• WHAT THE EXERCISE ASKS: A faithful copy of the entries is needed, one that leaves out the pictures.

• MATERIALS PROVIDED:
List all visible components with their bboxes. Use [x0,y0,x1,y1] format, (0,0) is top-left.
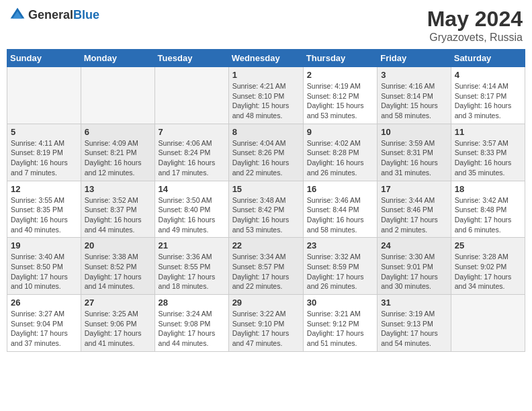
calendar-cell: 21Sunrise: 3:36 AM Sunset: 8:55 PM Dayli… [154,238,228,295]
day-info: Sunrise: 4:06 AM Sunset: 8:24 PM Dayligh… [159,138,225,178]
day-info: Sunrise: 3:25 AM Sunset: 9:06 PM Dayligh… [85,309,151,349]
calendar-cell: 29Sunrise: 3:22 AM Sunset: 9:10 PM Dayli… [228,295,303,352]
day-number: 17 [381,184,447,194]
day-number: 9 [307,127,373,137]
day-info: Sunrise: 4:09 AM Sunset: 8:21 PM Dayligh… [85,138,151,178]
day-number: 22 [232,240,300,250]
day-number: 5 [11,127,77,137]
calendar-cell: 23Sunrise: 3:32 AM Sunset: 8:59 PM Dayli… [303,238,377,295]
day-info: Sunrise: 4:02 AM Sunset: 8:28 PM Dayligh… [307,138,373,178]
day-info: Sunrise: 3:28 AM Sunset: 9:02 PM Dayligh… [455,252,521,291]
calendar-cell: 17Sunrise: 3:44 AM Sunset: 8:46 PM Dayli… [378,181,451,238]
day-info: Sunrise: 3:19 AM Sunset: 9:13 PM Dayligh… [381,309,447,349]
page-header: GeneralBlue May 2024 Gryazovets, Russia [7,7,525,44]
day-number: 12 [11,184,77,194]
logo-icon [9,7,26,23]
calendar-cell: 12Sunrise: 3:55 AM Sunset: 8:35 PM Dayli… [7,181,81,238]
day-number: 19 [11,240,77,250]
day-info: Sunrise: 4:16 AM Sunset: 8:14 PM Dayligh… [381,81,447,121]
day-info: Sunrise: 3:48 AM Sunset: 8:42 PM Dayligh… [232,195,300,235]
day-info: Sunrise: 3:42 AM Sunset: 8:48 PM Dayligh… [455,195,521,235]
day-info: Sunrise: 3:57 AM Sunset: 8:33 PM Dayligh… [455,138,521,178]
day-number: 28 [159,298,225,308]
day-number: 21 [159,240,225,250]
calendar-cell [7,67,81,124]
calendar-header-row: SundayMondayTuesdayWednesdayThursdayFrid… [7,50,525,67]
day-number: 24 [381,240,447,250]
day-number: 23 [307,240,373,250]
day-info: Sunrise: 3:50 AM Sunset: 8:40 PM Dayligh… [159,195,225,235]
day-number: 27 [85,298,151,308]
weekday-header: Sunday [7,50,81,67]
day-number: 30 [307,298,373,308]
calendar-cell: 28Sunrise: 3:24 AM Sunset: 9:08 PM Dayli… [154,295,228,352]
day-number: 26 [11,298,77,308]
calendar-week-row: 5Sunrise: 4:11 AM Sunset: 8:19 PM Daylig… [7,124,525,181]
weekday-header: Thursday [303,50,377,67]
logo: GeneralBlue [9,7,99,23]
weekday-header: Monday [81,50,154,67]
day-number: 20 [85,240,151,250]
calendar-cell: 25Sunrise: 3:28 AM Sunset: 9:02 PM Dayli… [451,238,525,295]
day-info: Sunrise: 3:40 AM Sunset: 8:50 PM Dayligh… [11,252,77,291]
calendar-cell [451,295,525,352]
day-info: Sunrise: 3:38 AM Sunset: 8:52 PM Dayligh… [85,252,151,291]
day-info: Sunrise: 3:21 AM Sunset: 9:12 PM Dayligh… [307,309,373,349]
calendar-week-row: 19Sunrise: 3:40 AM Sunset: 8:50 PM Dayli… [7,238,525,295]
calendar-cell: 22Sunrise: 3:34 AM Sunset: 8:57 PM Dayli… [228,238,303,295]
day-info: Sunrise: 4:14 AM Sunset: 8:17 PM Dayligh… [455,81,521,121]
day-number: 3 [381,70,447,80]
calendar-cell: 24Sunrise: 3:30 AM Sunset: 9:01 PM Dayli… [378,238,451,295]
calendar-cell: 13Sunrise: 3:52 AM Sunset: 8:37 PM Dayli… [81,181,154,238]
calendar-cell: 30Sunrise: 3:21 AM Sunset: 9:12 PM Dayli… [303,295,377,352]
day-number: 13 [85,184,151,194]
day-info: Sunrise: 3:27 AM Sunset: 9:04 PM Dayligh… [11,309,77,349]
weekday-header: Wednesday [228,50,303,67]
calendar-cell: 3Sunrise: 4:16 AM Sunset: 8:14 PM Daylig… [378,67,451,124]
calendar-cell: 11Sunrise: 3:57 AM Sunset: 8:33 PM Dayli… [451,124,525,181]
day-number: 29 [232,298,300,308]
calendar-cell: 7Sunrise: 4:06 AM Sunset: 8:24 PM Daylig… [154,124,228,181]
day-number: 11 [455,127,521,137]
title-block: May 2024 Gryazovets, Russia [427,7,523,44]
day-number: 31 [381,298,447,308]
day-number: 15 [232,184,300,194]
calendar-cell: 31Sunrise: 3:19 AM Sunset: 9:13 PM Dayli… [378,295,451,352]
day-number: 7 [159,127,225,137]
day-number: 2 [307,70,373,80]
calendar-cell: 14Sunrise: 3:50 AM Sunset: 8:40 PM Dayli… [154,181,228,238]
calendar-cell: 8Sunrise: 4:04 AM Sunset: 8:26 PM Daylig… [228,124,303,181]
weekday-header: Saturday [451,50,525,67]
day-number: 18 [455,184,521,194]
day-number: 25 [455,240,521,250]
calendar-cell: 19Sunrise: 3:40 AM Sunset: 8:50 PM Dayli… [7,238,81,295]
logo-general-text: GeneralBlue [28,8,99,22]
calendar-week-row: 26Sunrise: 3:27 AM Sunset: 9:04 PM Dayli… [7,295,525,352]
calendar-cell: 1Sunrise: 4:21 AM Sunset: 8:10 PM Daylig… [228,67,303,124]
day-info: Sunrise: 3:55 AM Sunset: 8:35 PM Dayligh… [11,195,77,235]
day-number: 8 [232,127,300,137]
calendar-cell: 16Sunrise: 3:46 AM Sunset: 8:44 PM Dayli… [303,181,377,238]
day-info: Sunrise: 3:34 AM Sunset: 8:57 PM Dayligh… [232,252,300,291]
weekday-header: Friday [378,50,451,67]
day-number: 14 [159,184,225,194]
subtitle: Gryazovets, Russia [427,32,523,44]
calendar-cell: 10Sunrise: 3:59 AM Sunset: 8:31 PM Dayli… [378,124,451,181]
day-info: Sunrise: 4:19 AM Sunset: 8:12 PM Dayligh… [307,81,373,121]
calendar-cell: 26Sunrise: 3:27 AM Sunset: 9:04 PM Dayli… [7,295,81,352]
calendar-cell [81,67,154,124]
day-number: 10 [381,127,447,137]
main-title: May 2024 [427,7,523,32]
calendar-cell: 5Sunrise: 4:11 AM Sunset: 8:19 PM Daylig… [7,124,81,181]
calendar-table: SundayMondayTuesdayWednesdayThursdayFrid… [7,49,525,352]
day-info: Sunrise: 3:52 AM Sunset: 8:37 PM Dayligh… [85,195,151,235]
calendar-cell: 27Sunrise: 3:25 AM Sunset: 9:06 PM Dayli… [81,295,154,352]
calendar-cell: 4Sunrise: 4:14 AM Sunset: 8:17 PM Daylig… [451,67,525,124]
day-info: Sunrise: 3:30 AM Sunset: 9:01 PM Dayligh… [381,252,447,291]
day-number: 6 [85,127,151,137]
calendar-cell: 20Sunrise: 3:38 AM Sunset: 8:52 PM Dayli… [81,238,154,295]
day-info: Sunrise: 3:24 AM Sunset: 9:08 PM Dayligh… [159,309,225,349]
calendar-cell: 2Sunrise: 4:19 AM Sunset: 8:12 PM Daylig… [303,67,377,124]
calendar-cell: 9Sunrise: 4:02 AM Sunset: 8:28 PM Daylig… [303,124,377,181]
day-info: Sunrise: 3:44 AM Sunset: 8:46 PM Dayligh… [381,195,447,235]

• RESPONSE BOX:
List all visible components with their bboxes. Use [x0,y0,x1,y1] format, (0,0) is top-left.
calendar-cell: 21Sunrise: 3:36 AM Sunset: 8:55 PM Dayli… [154,238,228,295]
day-info: Sunrise: 4:06 AM Sunset: 8:24 PM Dayligh… [159,138,225,178]
day-info: Sunrise: 3:25 AM Sunset: 9:06 PM Dayligh… [85,309,151,349]
calendar-cell: 29Sunrise: 3:22 AM Sunset: 9:10 PM Dayli… [228,295,303,352]
day-number: 17 [381,184,447,194]
day-number: 9 [307,127,373,137]
day-info: Sunrise: 4:09 AM Sunset: 8:21 PM Dayligh… [85,138,151,178]
day-number: 22 [232,240,300,250]
day-number: 5 [11,127,77,137]
calendar-cell: 23Sunrise: 3:32 AM Sunset: 8:59 PM Dayli… [303,238,377,295]
day-info: Sunrise: 4:02 AM Sunset: 8:28 PM Dayligh… [307,138,373,178]
day-info: Sunrise: 3:28 AM Sunset: 9:02 PM Dayligh… [455,252,521,291]
calendar-cell: 17Sunrise: 3:44 AM Sunset: 8:46 PM Dayli… [378,181,451,238]
day-info: Sunrise: 3:19 AM Sunset: 9:13 PM Dayligh… [381,309,447,349]
page-header: GeneralBlue May 2024 Gryazovets, Russia [7,7,525,44]
day-number: 12 [11,184,77,194]
logo-icon [9,7,26,23]
calendar-cell: 12Sunrise: 3:55 AM Sunset: 8:35 PM Dayli… [7,181,81,238]
day-number: 19 [11,240,77,250]
day-info: Sunrise: 4:16 AM Sunset: 8:14 PM Dayligh… [381,81,447,121]
day-info: Sunrise: 3:48 AM Sunset: 8:42 PM Dayligh… [232,195,300,235]
day-info: Sunrise: 3:42 AM Sunset: 8:48 PM Dayligh… [455,195,521,235]
day-info: Sunrise: 3:57 AM Sunset: 8:33 PM Dayligh… [455,138,521,178]
day-number: 28 [159,298,225,308]
day-number: 21 [159,240,225,250]
calendar-cell [7,67,81,124]
calendar-header-row: SundayMondayTuesdayWednesdayThursdayFrid… [7,50,525,67]
day-number: 24 [381,240,447,250]
day-number: 23 [307,240,373,250]
day-info: Sunrise: 3:50 AM Sunset: 8:40 PM Dayligh… [159,195,225,235]
day-number: 27 [85,298,151,308]
weekday-header: Sunday [7,50,81,67]
day-number: 30 [307,298,373,308]
calendar-cell: 28Sunrise: 3:24 AM Sunset: 9:08 PM Dayli… [154,295,228,352]
day-number: 26 [11,298,77,308]
calendar-week-row: 5Sunrise: 4:11 AM Sunset: 8:19 PM Daylig… [7,124,525,181]
weekday-header: Thursday [303,50,377,67]
logo: GeneralBlue [9,7,99,23]
weekday-header: Monday [81,50,154,67]
day-number: 20 [85,240,151,250]
calendar-cell: 25Sunrise: 3:28 AM Sunset: 9:02 PM Dayli… [451,238,525,295]
day-info: Sunrise: 3:40 AM Sunset: 8:50 PM Dayligh… [11,252,77,291]
calendar-cell [451,295,525,352]
day-info: Sunrise: 3:38 AM Sunset: 8:52 PM Dayligh… [85,252,151,291]
day-info: Sunrise: 3:21 AM Sunset: 9:12 PM Dayligh… [307,309,373,349]
calendar-week-row: 19Sunrise: 3:40 AM Sunset: 8:50 PM Dayli… [7,238,525,295]
calendar-cell: 22Sunrise: 3:34 AM Sunset: 8:57 PM Dayli… [228,238,303,295]
day-info: Sunrise: 4:14 AM Sunset: 8:17 PM Dayligh… [455,81,521,121]
day-number: 3 [381,70,447,80]
calendar-cell: 24Sunrise: 3:30 AM Sunset: 9:01 PM Dayli… [378,238,451,295]
calendar-cell: 13Sunrise: 3:52 AM Sunset: 8:37 PM Dayli… [81,181,154,238]
calendar-cell: 30Sunrise: 3:21 AM Sunset: 9:12 PM Dayli… [303,295,377,352]
day-number: 13 [85,184,151,194]
day-info: Sunrise: 3:27 AM Sunset: 9:04 PM Dayligh… [11,309,77,349]
weekday-header: Wednesday [228,50,303,67]
calendar-cell: 3Sunrise: 4:16 AM Sunset: 8:14 PM Daylig… [378,67,451,124]
calendar-cell: 11Sunrise: 3:57 AM Sunset: 8:33 PM Dayli… [451,124,525,181]
day-number: 29 [232,298,300,308]
calendar-cell: 7Sunrise: 4:06 AM Sunset: 8:24 PM Daylig… [154,124,228,181]
day-number: 11 [455,127,521,137]
title-block: May 2024 Gryazovets, Russia [427,7,523,44]
day-number: 31 [381,298,447,308]
day-number: 15 [232,184,300,194]
calendar-cell: 31Sunrise: 3:19 AM Sunset: 9:13 PM Dayli… [378,295,451,352]
day-number: 7 [159,127,225,137]
day-number: 2 [307,70,373,80]
calendar-cell: 14Sunrise: 3:50 AM Sunset: 8:40 PM Dayli… [154,181,228,238]
calendar-cell: 8Sunrise: 4:04 AM Sunset: 8:26 PM Daylig… [228,124,303,181]
weekday-header: Saturday [451,50,525,67]
day-number: 18 [455,184,521,194]
day-number: 25 [455,240,521,250]
calendar-cell: 19Sunrise: 3:40 AM Sunset: 8:50 PM Dayli… [7,238,81,295]
logo-general-text: GeneralBlue [28,8,99,22]
calendar-week-row: 26Sunrise: 3:27 AM Sunset: 9:04 PM Dayli… [7,295,525,352]
calendar-cell: 1Sunrise: 4:21 AM Sunset: 8:10 PM Daylig… [228,67,303,124]
day-info: Sunrise: 3:55 AM Sunset: 8:35 PM Dayligh… [11,195,77,235]
day-number: 8 [232,127,300,137]
calendar-cell: 16Sunrise: 3:46 AM Sunset: 8:44 PM Dayli… [303,181,377,238]
day-info: Sunrise: 3:34 AM Sunset: 8:57 PM Dayligh… [232,252,300,291]
weekday-header: Friday [378,50,451,67]
day-number: 14 [159,184,225,194]
subtitle: Gryazovets, Russia [427,32,523,44]
calendar-cell: 10Sunrise: 3:59 AM Sunset: 8:31 PM Dayli… [378,124,451,181]
day-info: Sunrise: 4:19 AM Sunset: 8:12 PM Dayligh… [307,81,373,121]
calendar-cell: 26Sunrise: 3:27 AM Sunset: 9:04 PM Dayli… [7,295,81,352]
calendar-cell [81,67,154,124]
day-number: 10 [381,127,447,137]
main-title: May 2024 [427,7,523,32]
calendar-cell: 5Sunrise: 4:11 AM Sunset: 8:19 PM Daylig… [7,124,81,181]
calendar-table: SundayMondayTuesdayWednesdayThursdayFrid… [7,49,525,352]
day-info: Sunrise: 3:52 AM Sunset: 8:37 PM Dayligh… [85,195,151,235]
calendar-cell: 27Sunrise: 3:25 AM Sunset: 9:06 PM Dayli… [81,295,154,352]
calendar-cell: 4Sunrise: 4:14 AM Sunset: 8:17 PM Daylig… [451,67,525,124]
day-info: Sunrise: 3:30 AM Sunset: 9:01 PM Dayligh… [381,252,447,291]
day-number: 6 [85,127,151,137]
calendar-cell: 20Sunrise: 3:38 AM Sunset: 8:52 PM Dayli… [81,238,154,295]
day-info: Sunrise: 3:24 AM Sunset: 9:08 PM Dayligh… [159,309,225,349]
calendar-cell: 2Sunrise: 4:19 AM Sunset: 8:12 PM Daylig… [303,67,377,124]
calendar-cell: 9Sunrise: 4:02 AM Sunset: 8:28 PM Daylig… [303,124,377,181]
day-info: Sunrise: 3:44 AM Sunset: 8:46 PM Dayligh… [381,195,447,235]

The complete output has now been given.